╭──

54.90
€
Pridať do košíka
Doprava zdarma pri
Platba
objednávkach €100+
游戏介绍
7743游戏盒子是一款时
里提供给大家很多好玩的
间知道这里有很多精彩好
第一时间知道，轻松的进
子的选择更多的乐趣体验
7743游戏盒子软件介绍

╰──

Description of the task:
Exactly as written above, set down the whole listing again.

Solution:
54.90
€
Pridať do košíka
Doprava zdarma pri
Platba
objednávkach €100+
游戏介绍
7743游戏盒子是一款时
里提供给大家很多好玩的
间知道这里有很多精彩好
第一时间知道，轻松的进
子的选择更多的乐趣体验
7743游戏盒子软件介绍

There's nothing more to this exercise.